Some families said that despite the hardships, life was better than it was under the Islamic State.

“Life here is like a prison,” said 94-year-old Mehdi Saleh Abed, sitting in the shade of a tent. “But living here in the dust is better than Daesh.”

An aid group was delivering 100,000 pounds of food supplies, with dust whipping through the barren rows of tents as people lined up to collect it — but families did not have basics such as portable stoves to make use of the sacks of flour and rice that were being handed out.
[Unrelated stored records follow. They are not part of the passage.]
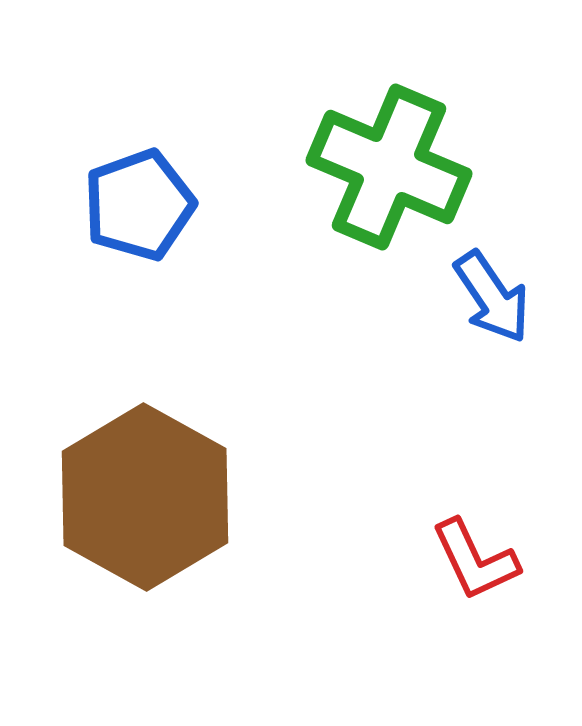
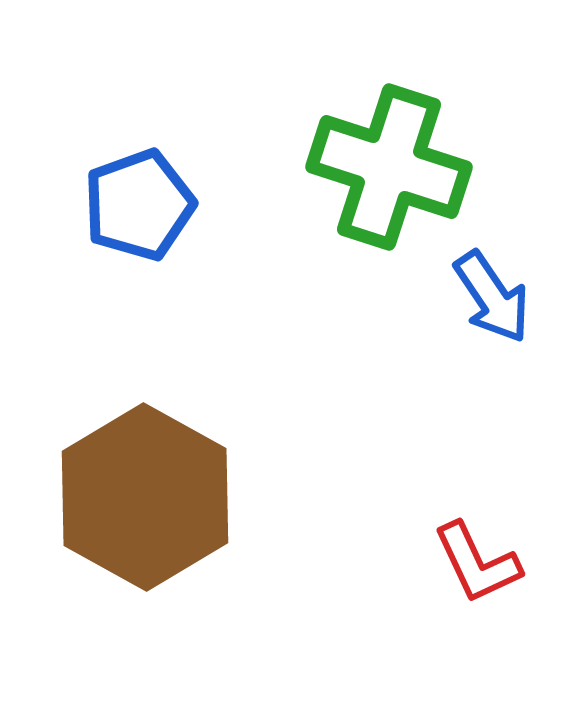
green cross: rotated 5 degrees counterclockwise
red L-shape: moved 2 px right, 3 px down
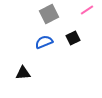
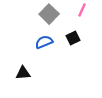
pink line: moved 5 px left; rotated 32 degrees counterclockwise
gray square: rotated 18 degrees counterclockwise
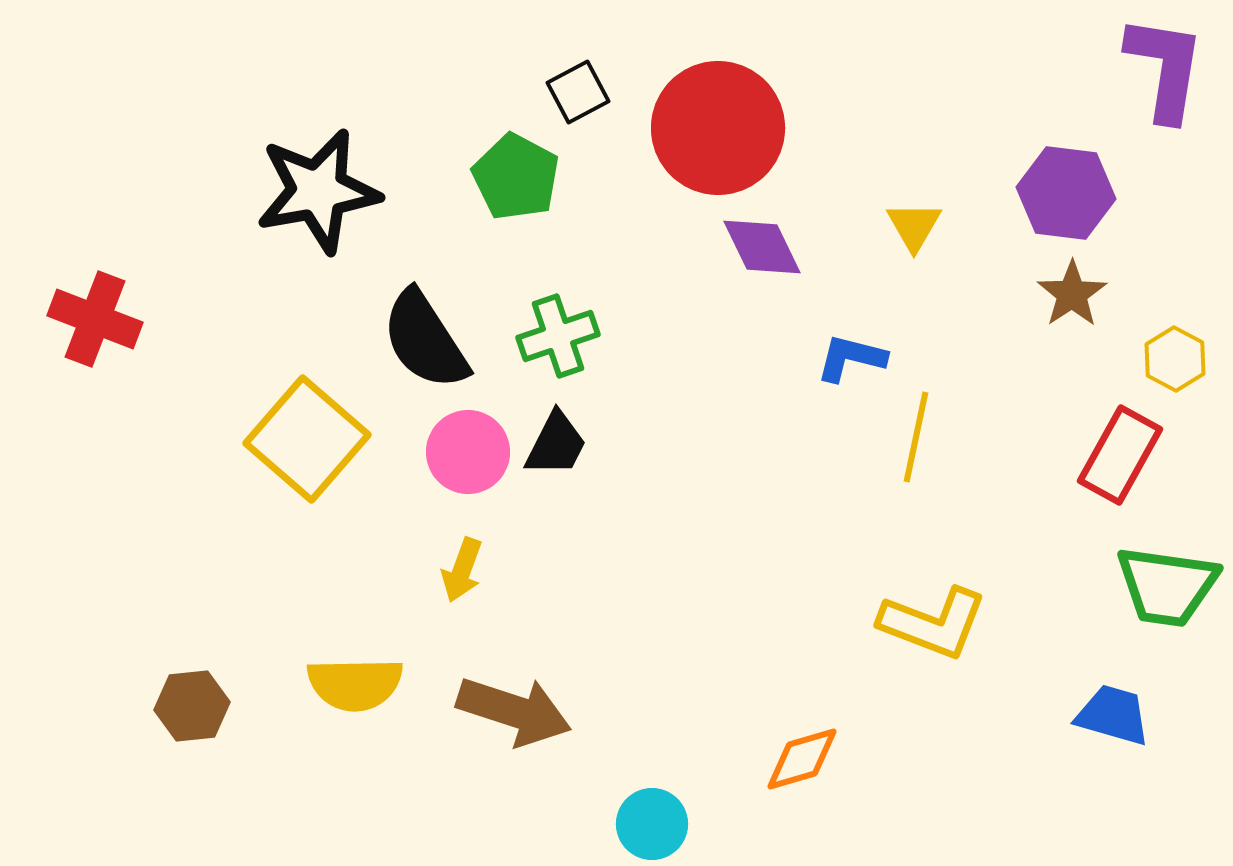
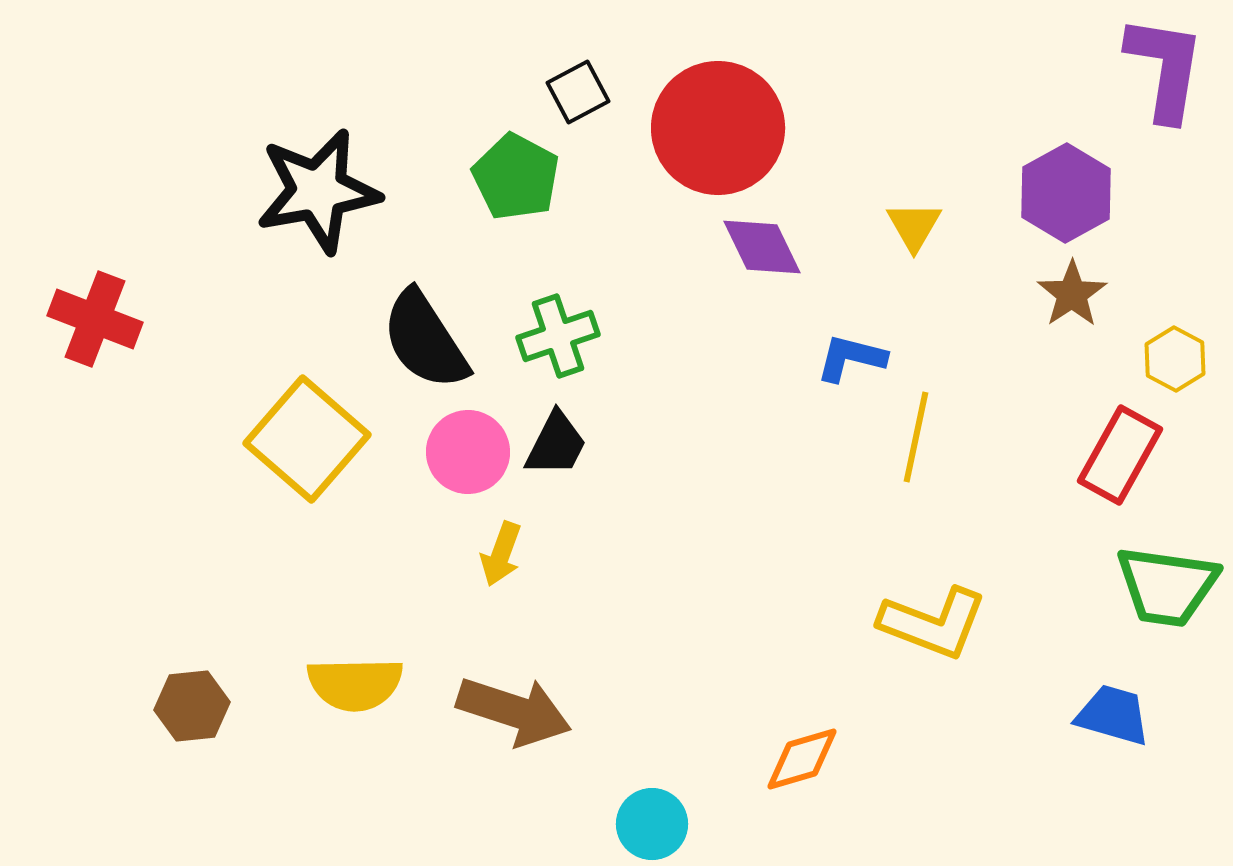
purple hexagon: rotated 24 degrees clockwise
yellow arrow: moved 39 px right, 16 px up
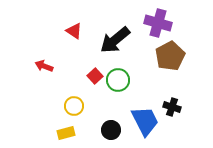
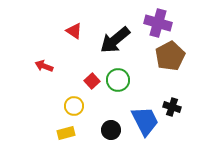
red square: moved 3 px left, 5 px down
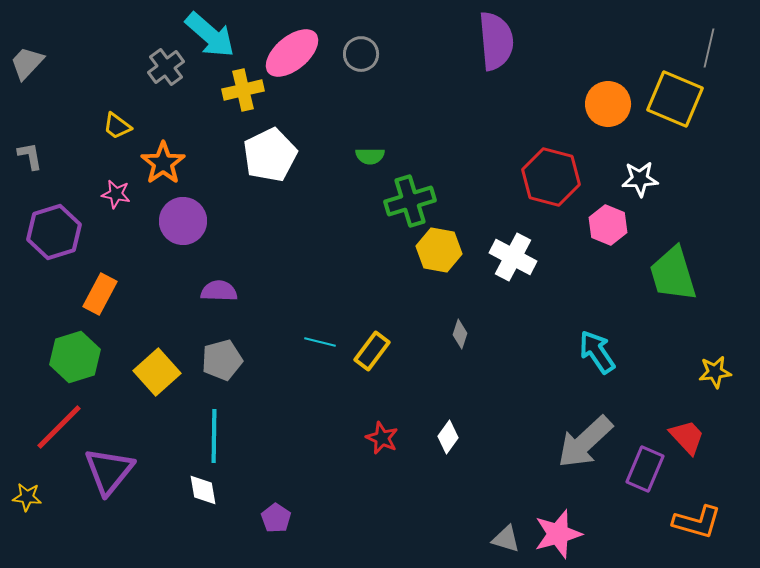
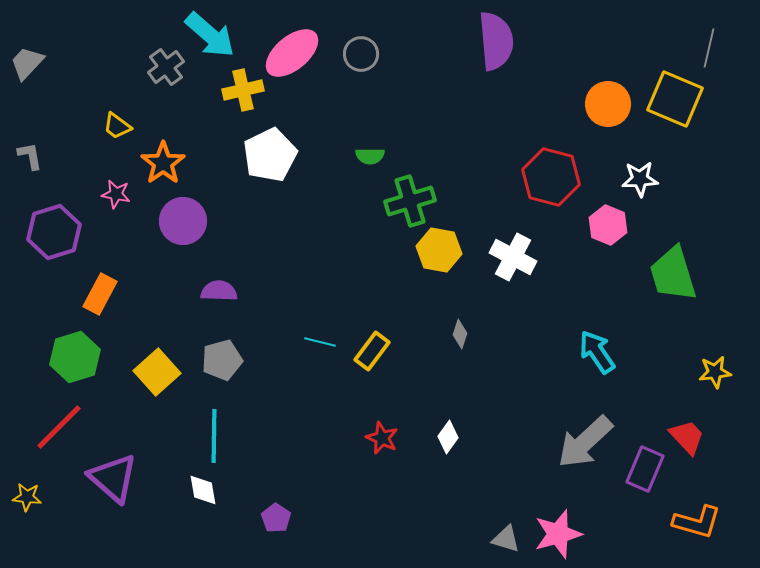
purple triangle at (109, 471): moved 4 px right, 7 px down; rotated 28 degrees counterclockwise
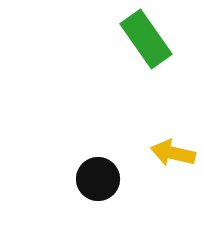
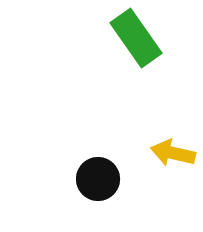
green rectangle: moved 10 px left, 1 px up
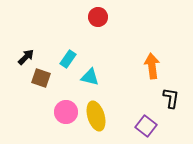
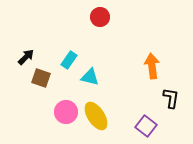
red circle: moved 2 px right
cyan rectangle: moved 1 px right, 1 px down
yellow ellipse: rotated 16 degrees counterclockwise
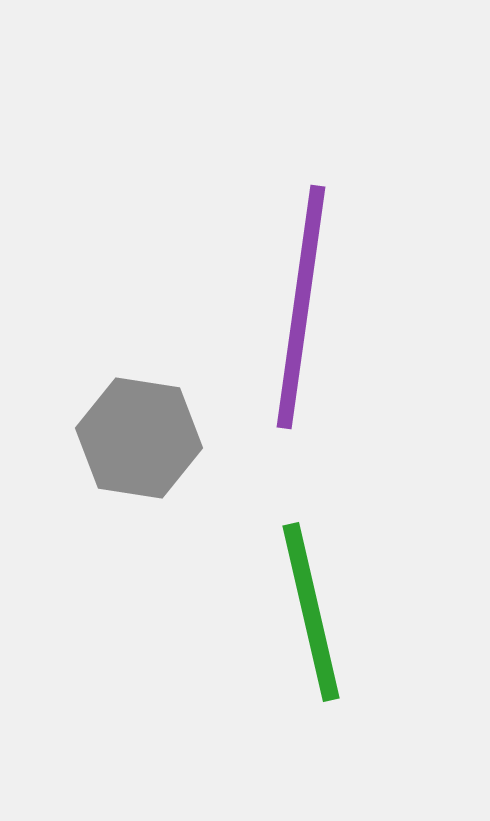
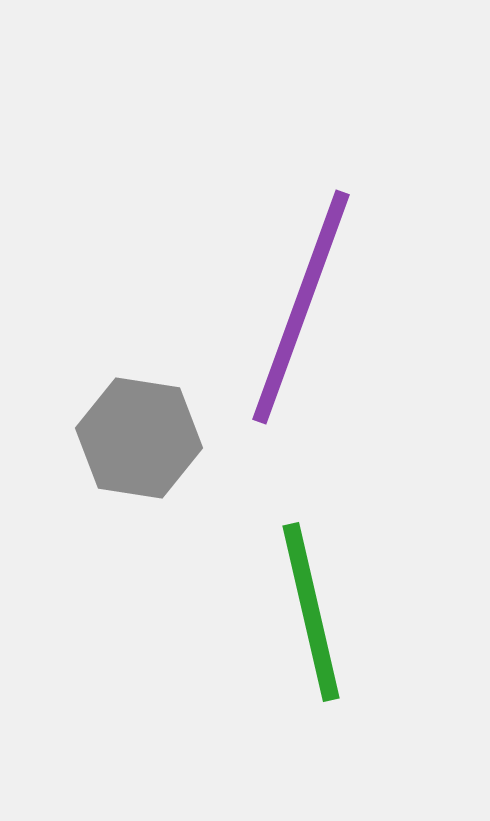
purple line: rotated 12 degrees clockwise
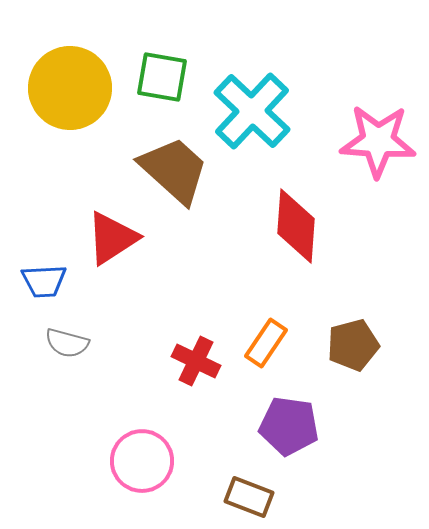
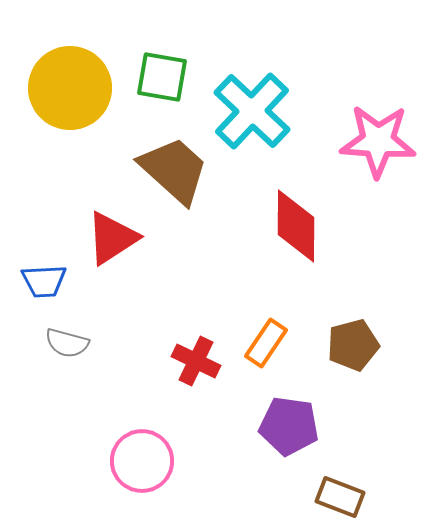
red diamond: rotated 4 degrees counterclockwise
brown rectangle: moved 91 px right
“It’s a complete disaster,” Jeremy Courtney, founder of the Preemptive Love Coalition, the aid group that was doing the distribution, said of the level of planning. “The government and the international organizations failed to do what they needed to do.”

Facing mass street protests against his government in Baghdad, Prime Minister Haider al-Abadi unexpectedly announced a Fallujah operation in late May in what some analysts said was an attempt to distract from his political problems.

But despite the fact that the battle was launched as a “hasty face-saving exercise” that caught everyone off guard, it was obvious there would be mass displacement as soon the operation was announced a month ago, giving groups time to prepare, Courtney said.

Out of the 85,000 people who have fled, some 60,000 arrived in just three days last week, overwhelming aid agencies.

“No one can be prepared for such a magnitude,” said Bruno Geddo, the Iraq representative for the United Nations’ refugee agency. U.N.-administered camps can house just 16,830 people, he said. Though government camps and large temporary tents that sleep 30 families are making up some of the shortfall, 20 camps are still needed, he said.

On Saturday, three days after the influx began, Abadi said he had ordered a fleet of drinking-water tankers to the camps and asked the Ministry of Health to create an “accurate plan” for how to allocate medics to the area.

The slow response raises concerns about what will happen in the aftermath of a planned offensive to retake the much larger city of Mosul from the Islamic State. The United Nations expects between 600,000 and 1.2 million people to be displaced in that operation.

“I lose sleep over Mosul,” Geddo said.

Mustafa Salim contributed to this report.